[uf-new] title vs. summary (was: Third attempt at hAudio)

Manu Sporny msporny at digitalbazaar.com
Sat Jun 9 12:26:12 PDT 2007


Joe Andrieu wrote:
> I've always been puzzled by the anti-namespace and non-scoping arguments.

This discussion speaks volumes about how badly Microformats scale. This
whole process is short-sighted - it doesn't promote looking at the big
picture... about where we're headed if we keep making the short-term
decisions that we keep making.

We have five moderately sophisticated markup formats; hCalendar, hCard,
hAtom, hResume, and hReview. The fact that we're having such a hard time
deciding on a what to call "the distinguishing name of an audio
recording" is very telling - Microformat class naming is getting
exponentially more complicated.

In fact, the more Microformats there are - the more restrictive using
each with one another will become. There are two very contrary
Microformat philosophies at work here:

1. Reusing class names should be promoted as much as possible.
2. Due to no namespaces and no scoping - reusing terms restricts which
terms can be re-used.

The end result is we don't re-use class names. Rather than create the
possibility of a conflict when two or three Microformats are combined -
most uF authors will opt to create a new term.

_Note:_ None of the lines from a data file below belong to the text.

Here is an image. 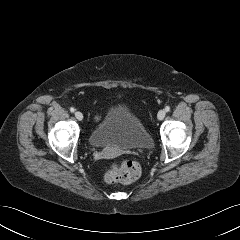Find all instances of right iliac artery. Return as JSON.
Wrapping results in <instances>:
<instances>
[{
    "instance_id": "right-iliac-artery-1",
    "label": "right iliac artery",
    "mask_w": 240,
    "mask_h": 240,
    "mask_svg": "<svg viewBox=\"0 0 240 240\" xmlns=\"http://www.w3.org/2000/svg\"><path fill=\"white\" fill-rule=\"evenodd\" d=\"M70 111L73 113L75 111V109L73 107H71Z\"/></svg>"
}]
</instances>
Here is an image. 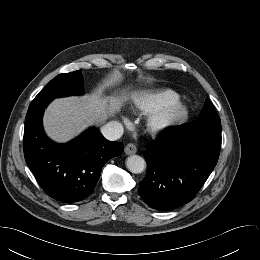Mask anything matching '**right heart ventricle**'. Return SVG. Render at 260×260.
Instances as JSON below:
<instances>
[{
    "mask_svg": "<svg viewBox=\"0 0 260 260\" xmlns=\"http://www.w3.org/2000/svg\"><path fill=\"white\" fill-rule=\"evenodd\" d=\"M178 97V94L170 89L140 92L134 95L133 105L143 113H150L159 106Z\"/></svg>",
    "mask_w": 260,
    "mask_h": 260,
    "instance_id": "right-heart-ventricle-1",
    "label": "right heart ventricle"
}]
</instances>
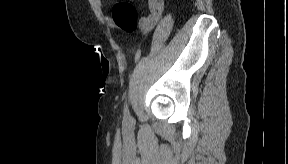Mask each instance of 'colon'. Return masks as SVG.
Here are the masks:
<instances>
[{"label":"colon","instance_id":"1","mask_svg":"<svg viewBox=\"0 0 288 164\" xmlns=\"http://www.w3.org/2000/svg\"><path fill=\"white\" fill-rule=\"evenodd\" d=\"M152 17H157L160 14L159 10L151 8ZM112 19L121 29L128 33H134L139 27V14L137 9L129 2H118L112 9ZM147 19V18H144ZM145 28H149V24H144Z\"/></svg>","mask_w":288,"mask_h":164}]
</instances>
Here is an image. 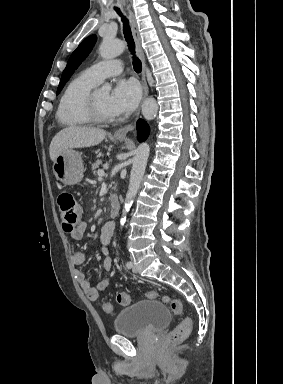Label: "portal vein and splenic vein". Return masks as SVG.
Listing matches in <instances>:
<instances>
[{"label":"portal vein and splenic vein","instance_id":"18ae733b","mask_svg":"<svg viewBox=\"0 0 283 384\" xmlns=\"http://www.w3.org/2000/svg\"><path fill=\"white\" fill-rule=\"evenodd\" d=\"M97 174H98L99 178H102V176H105L104 170H98Z\"/></svg>","mask_w":283,"mask_h":384}]
</instances>
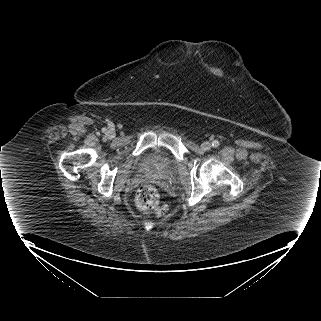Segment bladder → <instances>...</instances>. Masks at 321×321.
I'll list each match as a JSON object with an SVG mask.
<instances>
[{"label": "bladder", "instance_id": "31cf9c89", "mask_svg": "<svg viewBox=\"0 0 321 321\" xmlns=\"http://www.w3.org/2000/svg\"><path fill=\"white\" fill-rule=\"evenodd\" d=\"M142 171L153 177H167L173 169L172 160L166 157H160L156 154L147 155L141 163Z\"/></svg>", "mask_w": 321, "mask_h": 321}]
</instances>
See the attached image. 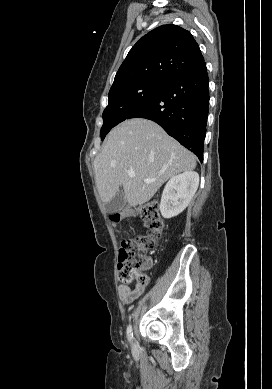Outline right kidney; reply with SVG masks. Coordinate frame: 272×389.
I'll return each mask as SVG.
<instances>
[{
	"mask_svg": "<svg viewBox=\"0 0 272 389\" xmlns=\"http://www.w3.org/2000/svg\"><path fill=\"white\" fill-rule=\"evenodd\" d=\"M199 174L186 171L173 176L166 184L160 203V212L164 218H172L184 211L197 191Z\"/></svg>",
	"mask_w": 272,
	"mask_h": 389,
	"instance_id": "right-kidney-1",
	"label": "right kidney"
}]
</instances>
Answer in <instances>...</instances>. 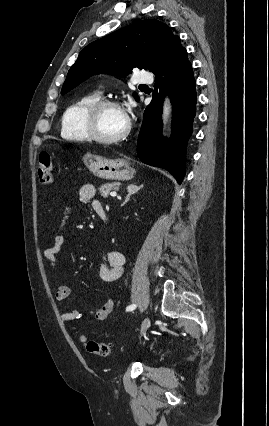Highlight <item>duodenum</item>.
Masks as SVG:
<instances>
[{
    "mask_svg": "<svg viewBox=\"0 0 269 426\" xmlns=\"http://www.w3.org/2000/svg\"><path fill=\"white\" fill-rule=\"evenodd\" d=\"M96 212H97L98 216L100 217V219H101L104 223H108V217H107V214H106L105 210H104L102 207L98 208V209L96 210Z\"/></svg>",
    "mask_w": 269,
    "mask_h": 426,
    "instance_id": "obj_1",
    "label": "duodenum"
}]
</instances>
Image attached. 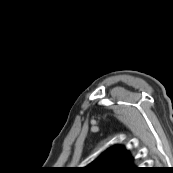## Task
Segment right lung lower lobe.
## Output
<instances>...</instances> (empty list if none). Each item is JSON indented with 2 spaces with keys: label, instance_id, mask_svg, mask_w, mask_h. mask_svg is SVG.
Here are the masks:
<instances>
[{
  "label": "right lung lower lobe",
  "instance_id": "obj_1",
  "mask_svg": "<svg viewBox=\"0 0 173 173\" xmlns=\"http://www.w3.org/2000/svg\"><path fill=\"white\" fill-rule=\"evenodd\" d=\"M128 173H143V170L137 167H134L132 170H130Z\"/></svg>",
  "mask_w": 173,
  "mask_h": 173
}]
</instances>
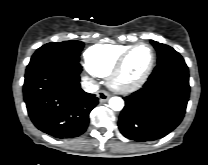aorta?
Wrapping results in <instances>:
<instances>
[{"mask_svg":"<svg viewBox=\"0 0 208 165\" xmlns=\"http://www.w3.org/2000/svg\"><path fill=\"white\" fill-rule=\"evenodd\" d=\"M109 107L114 111H121L124 107V101L120 97H112L109 100Z\"/></svg>","mask_w":208,"mask_h":165,"instance_id":"1","label":"aorta"}]
</instances>
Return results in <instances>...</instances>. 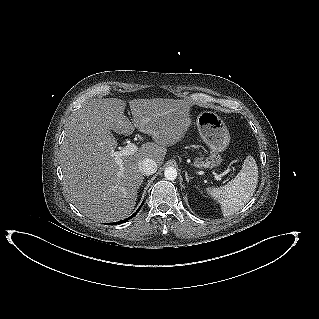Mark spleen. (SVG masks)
Masks as SVG:
<instances>
[{"label":"spleen","mask_w":319,"mask_h":319,"mask_svg":"<svg viewBox=\"0 0 319 319\" xmlns=\"http://www.w3.org/2000/svg\"><path fill=\"white\" fill-rule=\"evenodd\" d=\"M258 183V167L248 156L237 176L222 187H208L207 194L220 205L224 216L238 212L252 198Z\"/></svg>","instance_id":"obj_1"}]
</instances>
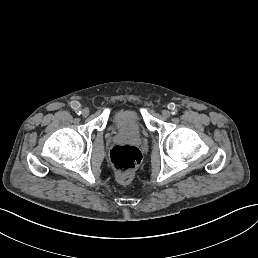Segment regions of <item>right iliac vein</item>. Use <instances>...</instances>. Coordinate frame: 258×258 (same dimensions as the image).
Segmentation results:
<instances>
[{
    "mask_svg": "<svg viewBox=\"0 0 258 258\" xmlns=\"http://www.w3.org/2000/svg\"><path fill=\"white\" fill-rule=\"evenodd\" d=\"M81 114L83 117H87L89 114H90V111L88 108H84L82 111H81Z\"/></svg>",
    "mask_w": 258,
    "mask_h": 258,
    "instance_id": "obj_1",
    "label": "right iliac vein"
}]
</instances>
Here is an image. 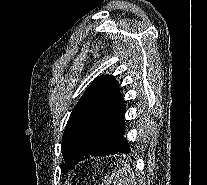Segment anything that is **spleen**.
<instances>
[{"label":"spleen","instance_id":"obj_1","mask_svg":"<svg viewBox=\"0 0 207 185\" xmlns=\"http://www.w3.org/2000/svg\"><path fill=\"white\" fill-rule=\"evenodd\" d=\"M129 167V158H118L116 170H109L104 185H128V183H136L135 170H129Z\"/></svg>","mask_w":207,"mask_h":185}]
</instances>
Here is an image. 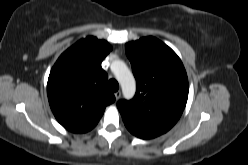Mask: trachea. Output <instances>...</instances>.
Wrapping results in <instances>:
<instances>
[{
  "label": "trachea",
  "mask_w": 248,
  "mask_h": 165,
  "mask_svg": "<svg viewBox=\"0 0 248 165\" xmlns=\"http://www.w3.org/2000/svg\"><path fill=\"white\" fill-rule=\"evenodd\" d=\"M108 88H109L110 91L116 92L119 89V84L115 79H111L108 82Z\"/></svg>",
  "instance_id": "3493384b"
}]
</instances>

As Scott pointed out, we probably don't want to use 'summary' because
placing an hAudio in an hReview is something that we want to do. In
fact, because we want hAudio to be integrated with hAtom and hReview -
we probably don't want to re-use any class names in either Microformat.

Following this logic, for anything that could be embedded in hAtom or
hReview, we could make good arguments for ruling out (at a bare minimum):

author, published, tags, entry-title, summary, type, item, rating,
description

Since hAtom and hReview also use hCard, it would also rule out:

fn, title, photo, logo, nickname, n

This is a problem because the semantics of 'fn', 'description' and
'summary' should be reused widely. However, because of the no-scoping
rule... we have to be incredibly careful with how we pick names.

For example, we may want to use 'description' for a 'work-of-art', but
because we wanted to embed the 'work-of-art' Microformat in hReview - we
can't use it.

What are the arguments against 'audio-title', again? We have
'entry-title', why can't we have an 'audio-title'?